Full-Atom Peptide Design based on Multi-modal Flow Matching

Jiahan Li,Chaoran Cheng,Zuofan Wu,Ruihan Guo,Shitong Luo,Zhizhou Ren,Jian Peng,Jianzhu Ma
2024-06-02
Abstract:Peptides, short chains of amino acid residues, play a vital role in numerous biological processes by interacting with other target molecules, offering substantial potential in drug discovery. In this work, we present PepFlow, the first multi-modal deep generative model grounded in the flow-matching framework for the design of full-atom peptides that target specific protein receptors. Drawing inspiration from the crucial roles of residue backbone orientations and side-chain dynamics in protein-peptide interactions, we characterize the peptide structure using rigid backbone frames within the $\mathrm{SE}(3)$ manifold and side-chain angles on high-dimensional tori. Furthermore, we represent discrete residue types in the peptide sequence as categorical distributions on the probability simplex. By learning the joint distributions of each modality using derived flows and vector fields on corresponding manifolds, our method excels in the fine-grained design of full-atom peptides. Harnessing the multi-modal paradigm, our approach adeptly tackles various tasks such as fix-backbone sequence design and side-chain packing through partial sampling. Through meticulously crafted experiments, we demonstrate that PepFlow exhibits superior performance in comprehensive benchmarks, highlighting its significant potential in computational peptide design and analysis.
Biomolecules,Artificial Intelligence,Machine Learning
What problem does this paper attempt to address?
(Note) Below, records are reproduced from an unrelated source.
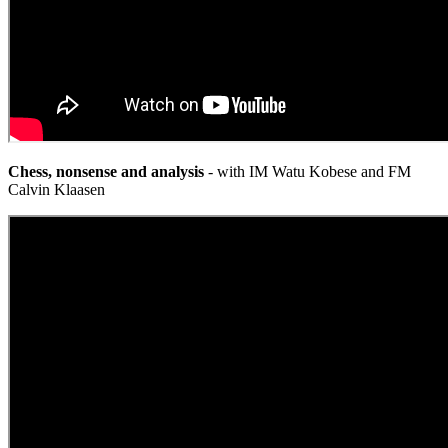
Chess, nonsense and analysis
- with IM Watu Kobese and FM
Calvin Klaasen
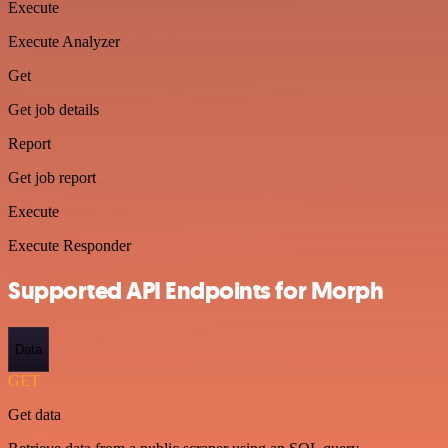
Execute
Execute Analyzer
Get
Get job details
Report
Get job report
Execute
Execute Responder
Supported API Endpoints for Morph
Data
GET
Get data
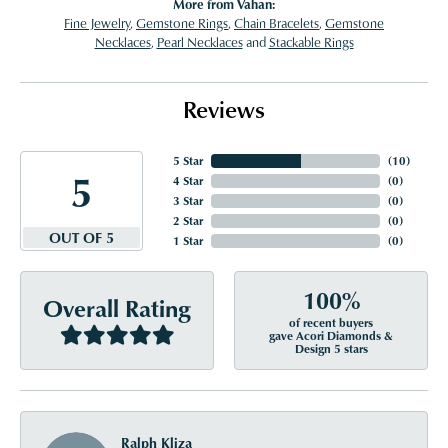
More from Vahan:
Fine Jewelry
,
Gemstone Rings
,
Chain Bracelets
,
Gemstone
Necklaces
,
Pearl Necklaces
and
Stackable Rings
Reviews
5 Star
(
10
)
5
4 Star
(
0
)
3 Star
(
0
)
2 Star
(
0
)
OUT OF 5
1 Star
(
0
)
100%
Overall Rating
of recent buyers
gave Acori Diamonds &
Design 5 stars
Ralph Kliza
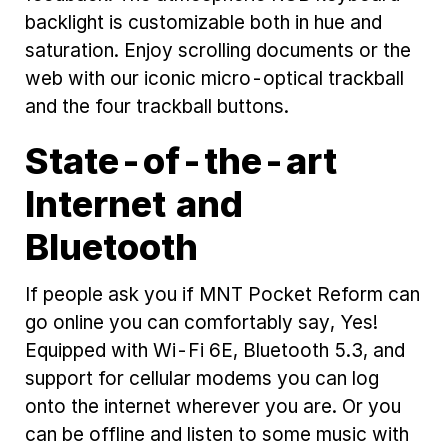
backlight is customizable both in hue and
saturation. Enjoy scrolling documents or the
web with our iconic micro-optical trackball
and the four trackball buttons.
State-of-the-art
Internet and
Bluetooth
If people ask you if MNT Pocket Reform can
go online you can comfortably say, Yes!
Equipped with Wi-Fi 6E, Bluetooth 5.3, and
support for cellular modems you can log
onto the internet wherever you are. Or you
can be offline and listen to some music with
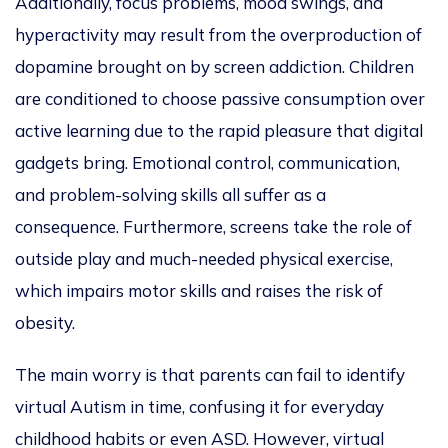
Additionally, focus problems, mood swings, and
hyperactivity may result from the overproduction of
dopamine brought on by screen addictio
n. Children
are conditioned
to choose passive consumption over
active learning due to the rapid pleasure that digital
gadgets bring. Emotional control, communication,
and problem-solving skills all suffer as a
consequence. Furthermore, screens take the role of
outside play and much-needed physical exercise,
which impairs motor skills and raises the risk of
obesit
y.
The main worry is that parents can fail to identify
virtual Autism in time, confusing it for
everyday
childhood habits or even ASD. However,
virtual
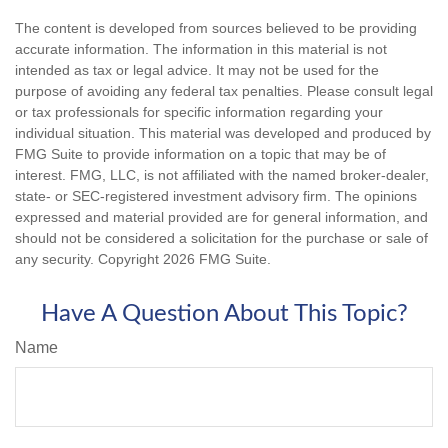
The content is developed from sources believed to be providing
accurate information. The information in this material is not
intended as tax or legal advice. It may not be used for the
purpose of avoiding any federal tax penalties. Please consult legal
or tax professionals for specific information regarding your
individual situation. This material was developed and produced by
FMG Suite to provide information on a topic that may be of
interest. FMG, LLC, is not affiliated with the named broker-dealer,
state- or SEC-registered investment advisory firm. The opinions
expressed and material provided are for general information, and
should not be considered a solicitation for the purchase or sale of
any security. Copyright
2026 FMG Suite.
Have A Question About This Topic?
Name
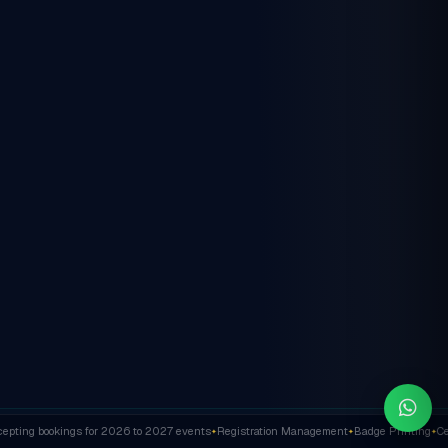
ting bookings for 2026 to 2027 events
Registration Management
Badge Printing
Cert
✦
✦
✦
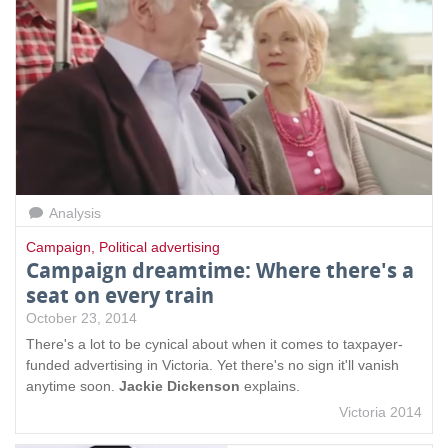
Analysis
Campaign
,
Political advertising
Campaign dreamtime: Where there's a
seat on every train
October 23, 2014
There's a lot to be cynical about when it comes to taxpayer-
funded advertising in Victoria. Yet there's no sign it'll vanish
anytime soon.
Jackie Dickenson
explains.
Victoria 2014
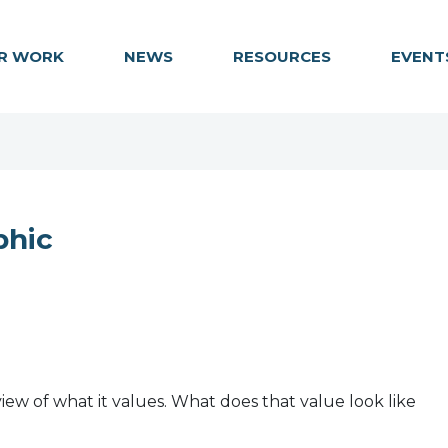
R WORK
NEWS
RESOURCES
EVENT
phic
iew of what it values. What does that value look like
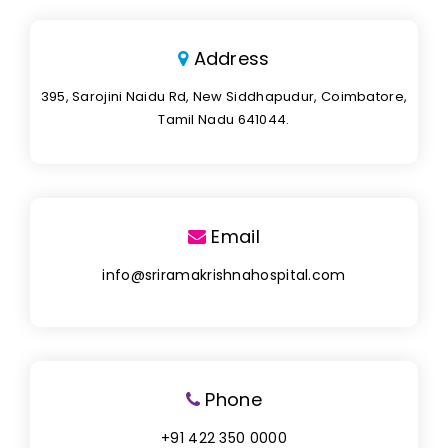
Address
395, Sarojini Naidu Rd, New Siddhapudur, Coimbatore,
Tamil Nadu 641044.
Email
info@sriramakrishnahospital.com
Phone
+91 422 350 0000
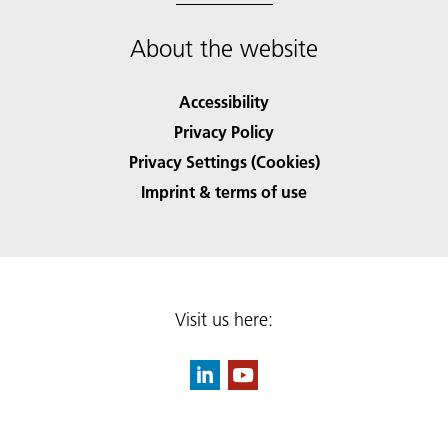
About the website
Accessibility
Privacy Policy
Privacy Settings (Cookies)
Imprint & terms of use
Visit us here:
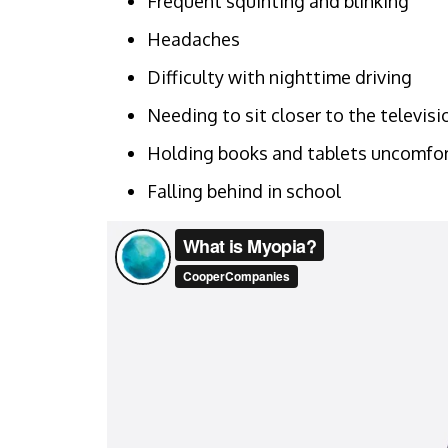
Frequent squinting and blinking
Headaches
Difficulty with nighttime driving
Needing to sit closer to the televis
Holding books and tablets uncomfor
Falling behind in school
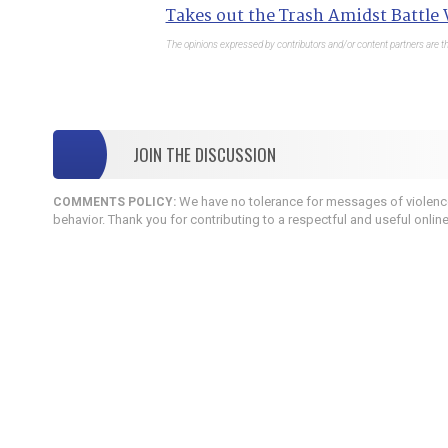
Takes out the Trash Amidst Battle
The opinions expressed by contributors and/or content partners are th
JOIN THE DISCUSSION
We have no tolerance for messages of violence,
COMMENTS POLICY:
behavior. Thank you for contributing to a respectful and useful onlin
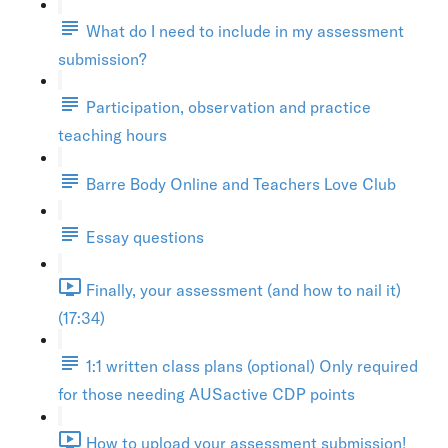
What do I need to include in my assessment
submission?
Participation, observation and practice
teaching hours
Barre Body Online and Teachers Love Club
Essay questions
Finally, your assessment (and how to nail it)
(17:34)
1:1 written class plans (optional) Only required
for those needing AUSactive CDP points
How to upload your assessment submission!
This paper focuses on the problem of de novo peptide design, particularly in the context of multi-modal flow matching on specific protein receptors. Existing deep generative models have made progress in protein backbone design, but designing peptide binders for specific targets still poses challenges as it requires considering side-chain dynamics and binding pockets. The paper proposes a multi-modal deep generative model called PepFlow, which utilizes a conditional flow matching framework to learn a probabilistic path from a prior distribution to a target distribution through continuous normalization flows. PepFlow is capable of simultaneously handling the amino acid sequence, side-chain angles, and rigid backbone structure of peptide chains, enabling tasks such as design with fixed backbone sequences and side-chain packing through partial sampling. The paper showcases the superior performance of PepFlow in comprehensive benchmark tests and highlights its potential in computational peptide design and analysis.